# Linear Regression: Predicting bicycle traffic 

In [None]:
# Reload necessary libraries after reset
import pandas as pd

# File path
file_path = 'processed_data.csv'

# Read the dataset
data = pd.read_csv(file_path)

In [None]:
# Display the first few rows to understand the structure of the dataset
data.head()

In [None]:

# Print a concise summary of the dataframe.
data.info()

In [None]:
# Generate simple descriptive statistics about the data.
data.describe()

In [None]:
from sklearn.model_selection import train_test_split
from sklearn.metrics import mean_squared_error, r2_score
import matplotlib.pyplot as plt
import numpy as np

# Step 1: Prepare the data
# Select features and target variable
features = ['DayLightHrs', 'AvgTempInC', 'PRCP_IN', 'DryDay', 'holiday', 'Mon', 'Tue', 'Wed', 'Thu', 'Fri', 'Sat', 'Sun']
X = data[features]
y = data['TotalBikesCount']

In [None]:
# Import the model from Scikit-Learn
from sklearn.linear_model import LinearRegression

# Step 2: Train the Linear Regression model
model = LinearRegression()


In [None]:
# Fit the model to feature matrix X, and target labels in the array y
model.fit(X, y)

In [None]:
# Step 3: Make predictions using the best fit model
y_pred = model.predict(X)

In [None]:
# Step 4: Evaluate the model
mse = mean_squared_error(y, y_pred)
r2 = r2_score(y, y_pred)

# Coefficients
coefficients = pd.DataFrame({
 'Feature': features,
 'Coefficient': model.coef_
})

In [None]:
# Print metric mean squared error
mse

In [None]:
# Print metric r-squared (Co-efficient of regression)
r2

In [None]:
#Print the values in the directory coefficients
coefficients


Each coefficient represents the expected change in bicycle traffic count for a one-unit increase in the corresponding feature, while holding all other factors constant.

1. DayLightHrs (115.36)
For each additional hour of daylight, the expected bicycle traffic increases by ~115 bikes.
More daylight hours likely encourage more people to bike.

2. AvgTempInC (400.78)
For each 1°C increase in average temperature, the expected bike traffic increases by ~401 bikes.
This suggests that warmer weather significantly increases biking activity.

3. PRCP_IN (-175,428.20)
For each additional inch of precipitation (rainfall), bike traffic decreases by ~175,428 bikes.
This very large negative coefficient suggests that heavy rainfall strongly discourages biking.
It may indicate that even small amounts of rain drastically reduce bike traffic.

4. DryDay (516.04)
On dry days (i.e., no precipitation), there are ~516 more bikes counted compared to non-dry days.
This confirms that people prefer biking in dry weather.

5. holiday (-1207.59)
On holidays, bike traffic decreases by ~1208 bikes.
This suggests that fewer people commute by bike on holidays. 

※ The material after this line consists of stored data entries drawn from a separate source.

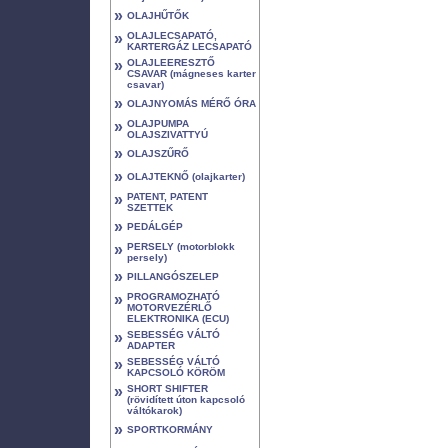
»
OLAJHŰTŐK
»
OLAJLECSAPATÓ,
KARTERGÁZ LECSAPATÓ
»
OLAJLEERESZTŐ
CSAVAR (mágneses karter
csavar)
»
OLAJNYOMÁS MÉRŐ ÓRA
»
OLAJPUMPA
OLAJSZIVATTYÚ
»
OLAJSZŰRŐ
»
OLAJTEKNŐ (olajkarter)
»
PATENT, PATENT
SZETTEK
»
PEDÁLGÉP
»
PERSELY (motorblokk
persely)
»
PILLANGÓSZELEP
»
PROGRAMOZHATÓ
MOTORVEZÉRLŐ
ELEKTRONIKA (ECU)
»
SEBESSÉG VÁLTÓ
ADAPTER
»
SEBESSÉG VÁLTÓ
KAPCSOLÓ KÖRÖM
»
SHORT SHIFTER
(rövidített úton kapcsoló
váltókarok)
»
SPORTKORMÁNY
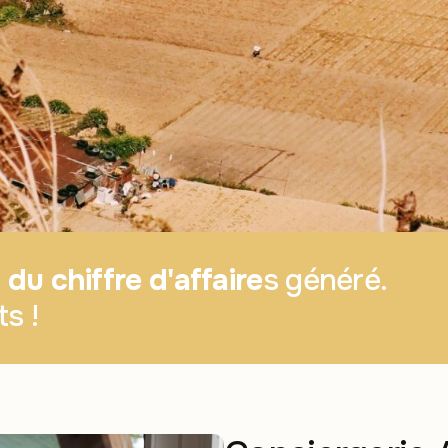
du chiffre d'affaire
s généré.
s !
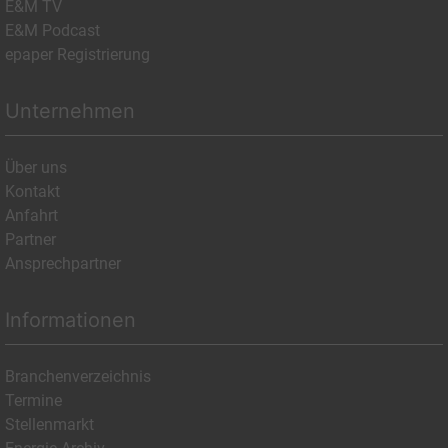
E&M TV
E&M Podcast
epaper Registrierung
Unternehmen
Über uns
Kontakt
Anfahrt
Partner
Ansprechpartner
Informationen
Branchenverzeichnis
Termine
Stellenmarkt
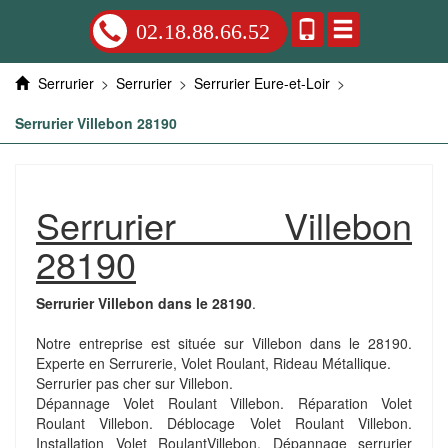
02.18.88.66.52
Serrurier
>
Serrurier
>
Serrurier Eure-et-Loir
>
Serrurier Villebon 28190
Serrurier Villebon
28190
Serrurier Villebon dans le 28190
.
Notre entreprise est située sur Villebon dans le 28190.
Experte en Serrurerie, Volet Roulant, Rideau Métallique.
Serrurier pas cher sur Villebon.
Dépannage Volet Roulant Villebon. Réparation Volet
Roulant Villebon. Déblocage Volet Roulant Villebon.
Installation Volet RoulantVillebon. Dépannage serrurier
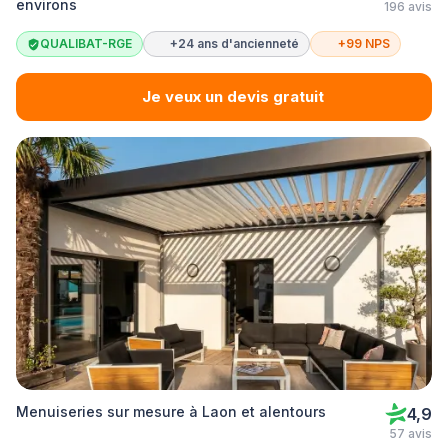
environs
196 avis
QUALIBAT-RGE
+24 ans d'ancienneté
+99 NPS
Je veux un devis gratuit
Menuiseries sur mesure à Laon et alentours
4,9
57 avis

6. Weekdays (Mon-Fri) have significantly higher bike traffic than weekends.
Weekend days (Saturday and Sunday) see a major drop in biking activity, possibly because many people bike for commuting rather than leisure.

# To summarize:

* Weather matters: More daylight and higher temperatures increase bike traffic, while rain significantly reduces it.

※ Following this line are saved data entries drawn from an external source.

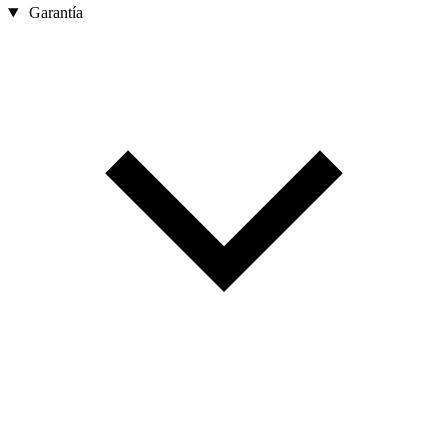
Garantía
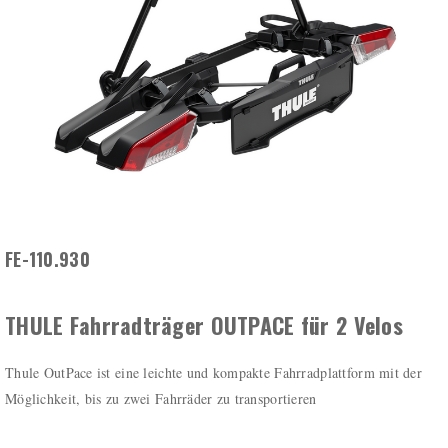
FE-110.930
THULE Fahrradträger OUTPACE für 2 Velos
Thule OutPace ist eine leichte und kompakte Fahrradplattform mit der
Möglichkeit, bis zu zwei Fahrräder zu transportieren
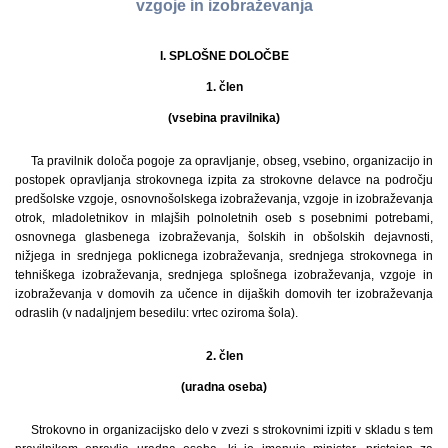
vzgoje in izobraževanja
I. SPLOŠNE DOLOČBE
1. člen
(vsebina pravilnika)
Ta pravilnik določa pogoje za opravljanje, obseg, vsebino, organizacijo in
postopek opravljanja strokovnega izpita za strokovne delavce na področju
predšolske vzgoje, osnovnošolskega izobraževanja, vzgoje in izobraževanja
otrok, mladoletnikov in mlajših polnoletnih oseb s posebnimi potrebami,
osnovnega glasbenega izobraževanja, šolskih in obšolskih dejavnosti,
nižjega in srednjega poklicnega izobraževanja, srednjega strokovnega in
tehniškega izobraževanja, srednjega splošnega izobraževanja, vzgoje in
izobraževanja v domovih za učence in dijaških domovih ter izobraževanja
odraslih (v nadaljnjem besedilu: vrtec oziroma šola).
2. člen
(uradna oseba)
Strokovno in organizacijsko delo v zvezi s strokovnimi izpiti v skladu s tem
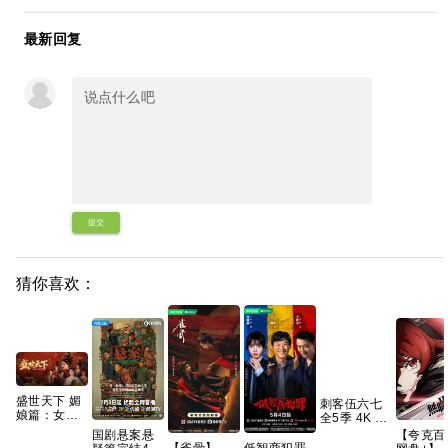
最新回复
提交
猜你喜欢：
盛世天下 媚
刺客伍六七
娘篇：女王
全5季 4K 国
的游戏 免安
语中字 21g
国剧悬案悬
【夸克百
装中文版
夸克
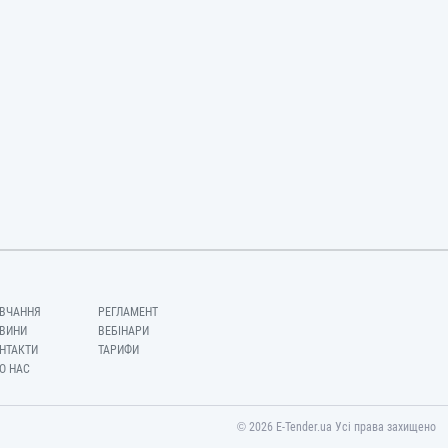
ВЧАННЯ
РЕГЛАМЕНТ
ВИНИ
ВЕБІНАРИ
НТАКТИ
ТАРИФИ
О НАС
© 2026 E-Tender.ua Усі права захищено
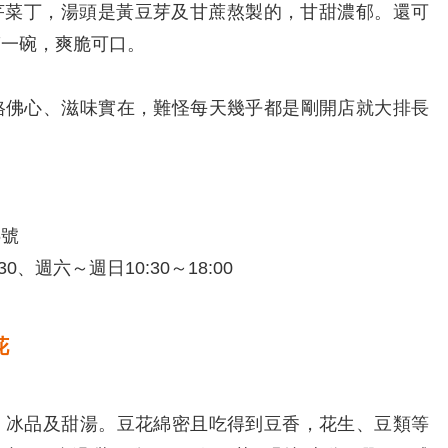
芹菜丁，湯頭是黃豆芽及甘蔗熬製的，甘甜濃郁。還可
滿一碗，爽脆可口。
佛心、滋味實在，難怪每天幾乎都是剛開店就大排長
6號
0、週六～週日10:30～18:00
花
冰品及甜湯。豆花綿密且吃得到豆香，花生、豆類等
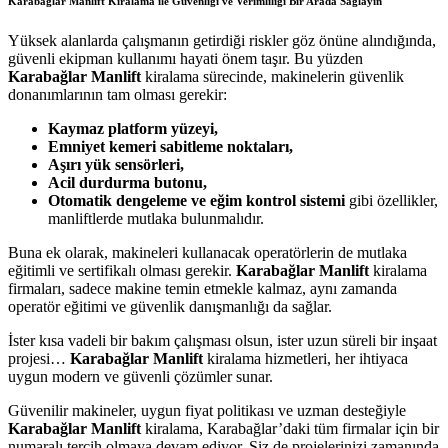
Karabağlar Manlift Kiralama ile Güvenliği ve Verimliliği Bir Arada Sağlayın
Yüksek alanlarda çalışmanın getirdiği riskler göz önüne alındığında,
güvenli ekipman kullanımı hayati önem taşır. Bu yüzden
Karabağlar Manlift
kiralama sürecinde, makinelerin güvenlik
donanımlarının tam olması gerekir:
Kaymaz platform yüzeyi,
Emniyet kemeri sabitleme noktaları,
Aşırı yük sensörleri,
Acil durdurma butonu,
Otomatik dengeleme ve eğim kontrol sistemi
gibi özellikler,
manliftlerde mutlaka bulunmalıdır.
Buna ek olarak, makineleri kullanacak operatörlerin de mutlaka
eğitimli ve sertifikalı olması gerekir.
Karabağlar Manlift
kiralama
firmaları, sadece makine temin etmekle kalmaz, aynı zamanda
operatör eğitimi ve güvenlik danışmanlığı da sağlar.
İster kısa vadeli bir bakım çalışması olsun, ister uzun süreli bir inşaat
projesi…
Karabağlar Manlift
kiralama hizmetleri, her ihtiyaca
uygun modern ve güvenli çözümler sunar.
Güvenilir makineler, uygun fiyat politikası ve uzman desteğiyle
Karabağlar Manlift
kiralama, Karabağlar’daki tüm firmalar için bir
numaralı tercih olmaya devam ediyor. Siz de projelerinizi zamanında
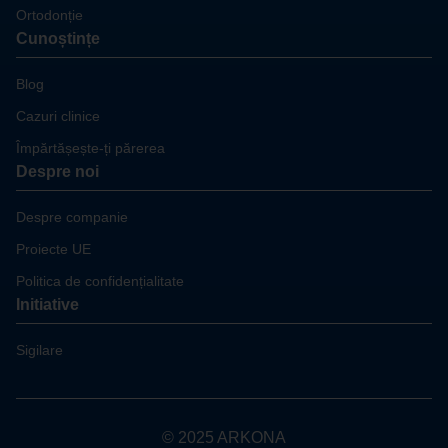
Ortodonție
Cunoștințe
Blog
Cazuri clinice
Împărtășește-ți părerea
Despre noi
Despre companie
Proiecte UE
Politica de confidențialitate
Initiative
Sigilare
© 2025 ARKONA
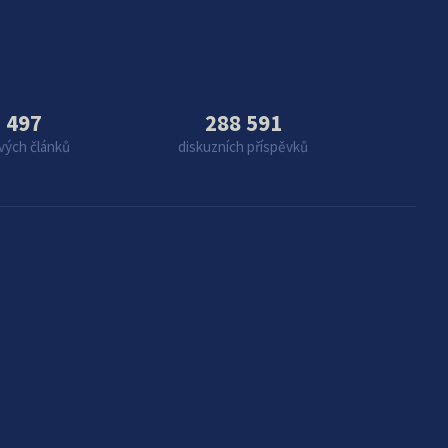
 497
288 591
vých článků
diskuzních příspěvků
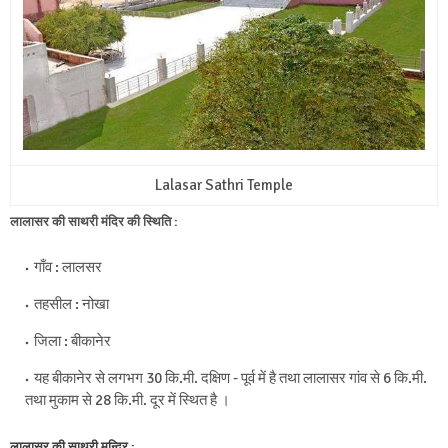
Lalasar Sathri Temple
लालासर की साथरी मंदिर की स्थिति :
गाँव : लालसर
तहसील : नोखा
जिला : बीकानेर
यह बीकानेर से लगभग 30 कि.मी. दक्षिण - पूर्व में है तथा लालासर गांव से 6 कि.मी.
तथा मुकाम से 28 कि.मी. दूर में स्थित है ।
लालासर की साथरी मन्दिर :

* Dry days encourage biking: Dry weather increases ridership, reinforcing the impact of precipitation.

* Holidays reduce bike traffic: Fewer people bike on holidays, likely due to reduced commuting.

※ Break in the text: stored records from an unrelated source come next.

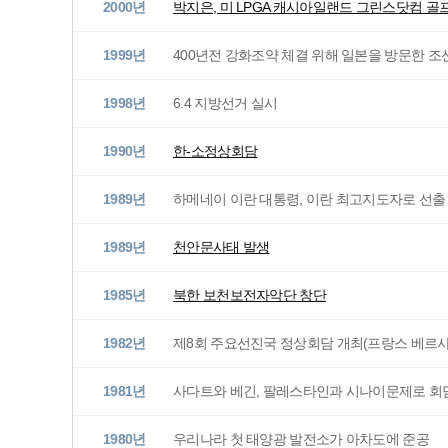
2000년
박지은, 미 LPGA 캐시아일랜드 그린스닷컴 
1999년
400년전 강화조약 체결 위해 일본을 방문한 
1998년
6.4 지방선거 실시
1990년
한-소정상회담
1989년
하메네이 이란 대통령, 이란 최고지도자로 선출
1989년
천안문사태 발생
1985년
북한 보천보전자악단 창단
1982년
제8회 주요선진국 정상회담 개최(프랑스 베르사
1981년
사다트와 베긴, 팔레스타인과 시나이문제로 회
1980년
우리나라 첫 태양광 발전소가 아차도에 준공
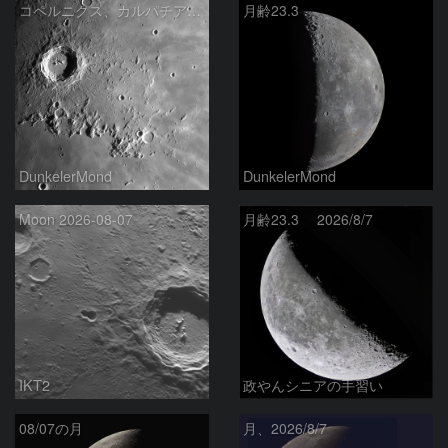
コペルニクス、カルパチア山脈付近
月齢23.3
DunkelerMond
DunkelerMond
Moon 2026-08-07
月齢23.3 2026/8/7
IKT2
政やんシニアの手習い
08/07の月
月、2026/8/7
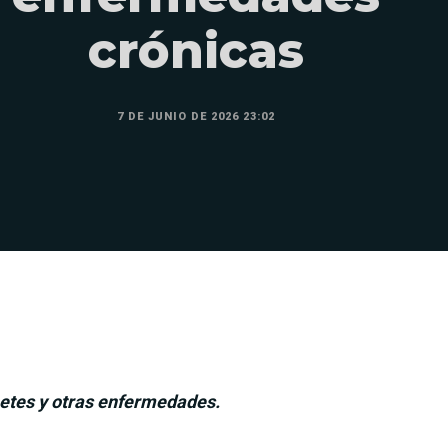
crónicas
7 DE JUNIO DE 2026 23:02
abetes y otras enfermedades.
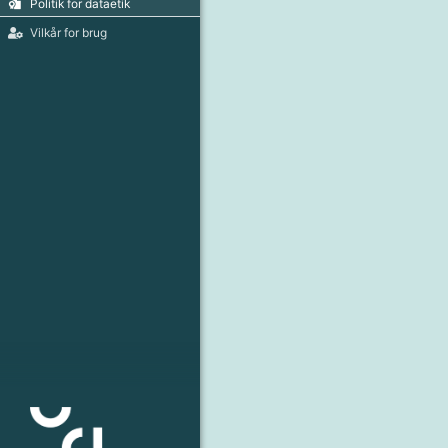
Politik for dataetik
Vilkår for brug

* Weekdays have higher bike traffic: Likely due to work commutes, while weekends show a decline.

In [None]:
# Add the predictions to the original dataset as a separate column
data['predicted'] = model.predict(X)

In [None]:
# Plot to compare the predicted daily bike count against the measured total bike count from the data
data[['TotalBikesCount', 'predicted']].plot(alpha=0.5)

In [None]:
# Step 5: Visualize actual vs. predicted values
plt.figure(figsize=(8, 6))
plt.scatter(y, y_pred, alpha=0.7, color="blue")
plt.plot([y.min(), y.max()], [y.min(), y.max()], 'r--', linewidth=2)
plt.title("Actual vs Predicted Bicycle Counts")
plt.xlabel("Actual Bicycle Count")
plt.ylabel("Predicted Bicycle Count")
plt.grid(True)
plt.show()